For more than a decade, Mr Galloway, MP for Glasgow Kelvin, has been the leading critic of Anglo-American policy towards Iraq, campaigning against sanctions and the war that toppled Saddam.

He led the Mariam Appeal, named after an Iraqi child he flew to Britain for leukaemia treatment. The campaign was the supposed beneficiary of his fund-raising.

But the papers say that, behind the scenes, Mr Galloway was conducting a relationship with Iraqi intelligence. Among documents found in the foreign ministry was a memorandum from the chief of the Mukhabarat to Saddam’s office on Jan 3, 2000, marked “Confidential and Personal”.

It purported to outline talks between Mr Galloway and an Iraqi spy. During the meeting on Boxing Day 1999, Mr Galloway detailed his campaign plans for the year ahead.

The spy chief wrote that Mr Galloway told the Mukhabarat agent: “He [Galloway] needs continuous financial support from Iraq. He obtained through Mr Tariq Aziz [deputy prime minister] three million barrels of oil every six months, according to the oil for food programme. His share would be only between 10 and 15 cents per barrel.”

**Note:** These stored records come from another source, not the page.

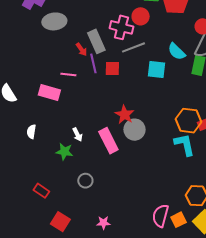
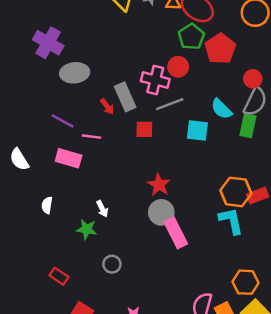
purple line: (93, 63) -> (63, 121), moved, turned -48
gray circle: (134, 130) -> (161, 212), moved
pink rectangle: (108, 141) -> (176, 233), moved

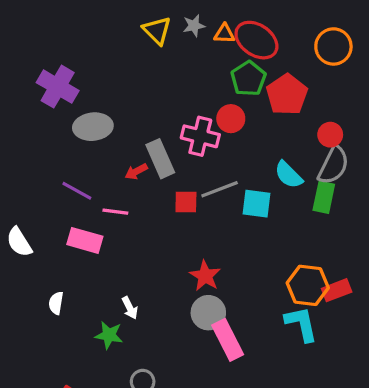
gray line: (170, 104) -> (220, 189), moved
red arrow: (107, 106) -> (136, 172), turned 98

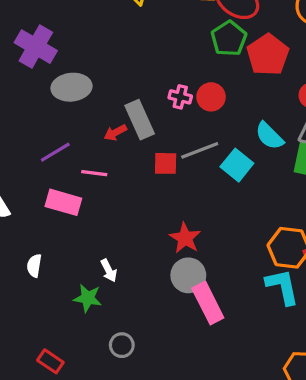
red circle: (231, 119) -> (211, 97), moved
pink cross: (200, 136) -> (180, 97), size x0.6
purple line: (77, 191) -> (55, 152), turned -60
cyan square: (256, 204) -> (237, 165), turned 32

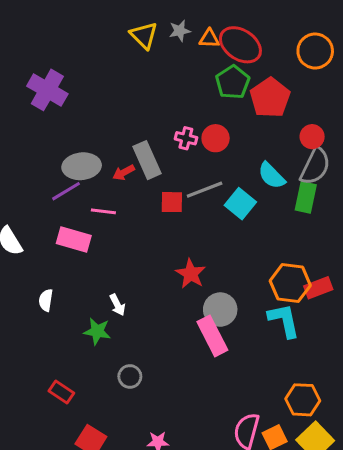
gray ellipse: (71, 87) -> (82, 166), moved
gray circle: (188, 275) -> (220, 310), moved

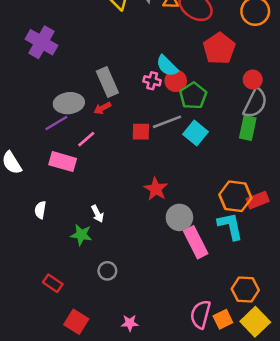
green pentagon: (233, 82) -> (193, 96), moved
gray rectangle: (147, 160) -> (107, 82), moved
cyan semicircle: (272, 176) -> (167, 66), moved
pink line: (103, 211) -> (86, 139), turned -48
pink rectangle: (212, 336) -> (196, 242), moved

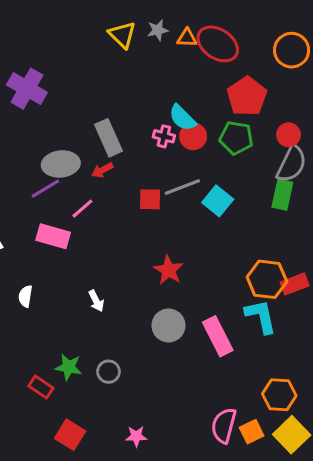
green pentagon: (193, 96) -> (236, 138), moved, turned -30
gray circle: (179, 217) -> (168, 325), moved
green star: (81, 235) -> (69, 367), moved

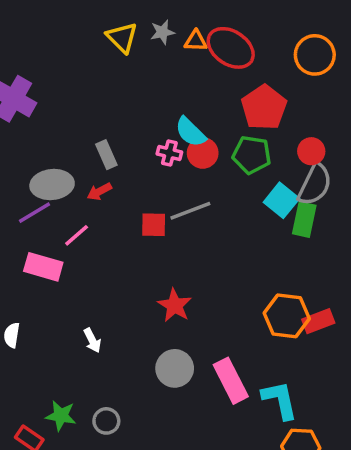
gray rectangle: (109, 138) -> (106, 155), size x0.7
cyan square: (218, 201) -> (281, 200), moved
cyan L-shape: (261, 316) -> (280, 400), moved

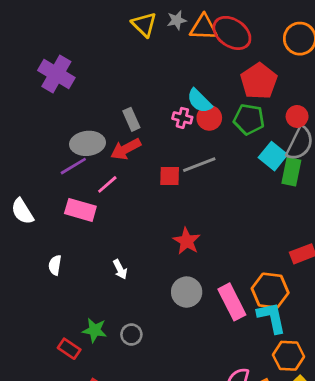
orange triangle: (196, 41) -> (204, 27), size x1.5
red arrow: (99, 192) -> (126, 149), size x1.5
orange hexagon: (287, 316) -> (270, 291), moved

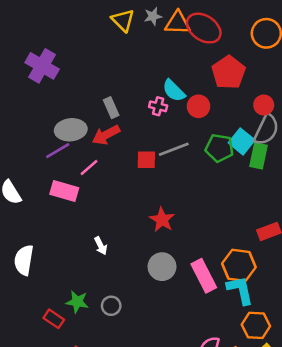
red circle: (209, 118) -> (199, 106), moved
green pentagon: (249, 119) -> (219, 148), moved
white semicircle: (55, 265) -> (24, 260), moved, size x1.6

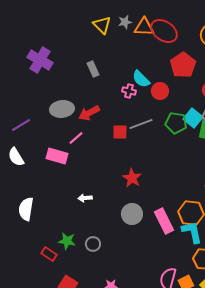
gray rectangle: (111, 108) -> (93, 69), moved
purple line: (58, 151) -> (21, 125), moved
white arrow: (101, 246) -> (85, 198), turned 112

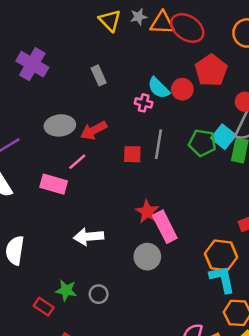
red circle: (160, 91) -> (182, 89), moved
gray line: (141, 124) -> (159, 144), turned -60
white arrow: (85, 198) -> (89, 237), size x1.6
pink rectangle: (164, 221) -> (165, 227), moved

Iraq’s oil sales, administered by the United Nations, were intended to pay for only essential humanitarian supplies. If the memo was accurate, Mr Galloway’s share would have amounted to about £375,000 per year.

The documents say that Mr Galloway entered into partnership with a named Iraqi oil broker to sell the oil on the international market.

The memorandum continues: “He [Galloway] also obtained a limited number of food contracts with the ministry of trade. The percentage of its profits does not go above one per cent.”

The Iraqi spy chief, whose illegible signature appears at the bottom of the memorandum, says that Mr Galloway asked for more money.

“He suggested to us the following: first, increase his share of oil; second, grant him exceptional commercial and contractual facilities.” The spy chief, who is not named, recommends acceptance of the proposals.

Mr Galloway’s intermediary in Iraq was Fawaz Zureikat, a Jordanian. In a letter found in one foreign ministry file, Mr Galloway wrote: “This is to certify that Mr Fawaz A Zureikat is my representative in Baghdad on all matters concerning my work with the Mariam Appeal or the Emergency Committee in Iraq.”

The intelligence chief’s memorandum describes a meeting with Mr Zureikat in which he said that Mr Galloway’s campaigning on behalf of Iraq was putting “his future as a British MP in a circle surrounded by many question marks and doubts”.

Mr Zureikat is then quoted as saying: “His projects and future plans for the benefit of the country need financial support to become a motive for him to do more work and, because of the sensitivity of getting money directly from Iraq, it is necessary to grant him oil contracts and special and exceptional commercial opportunities to provide him with an income under commercial cover, without being connected to him directly.”

Mr Zureikat is said to have emphasised that the “name of Mr Galloway or his wife should not be mentioned”.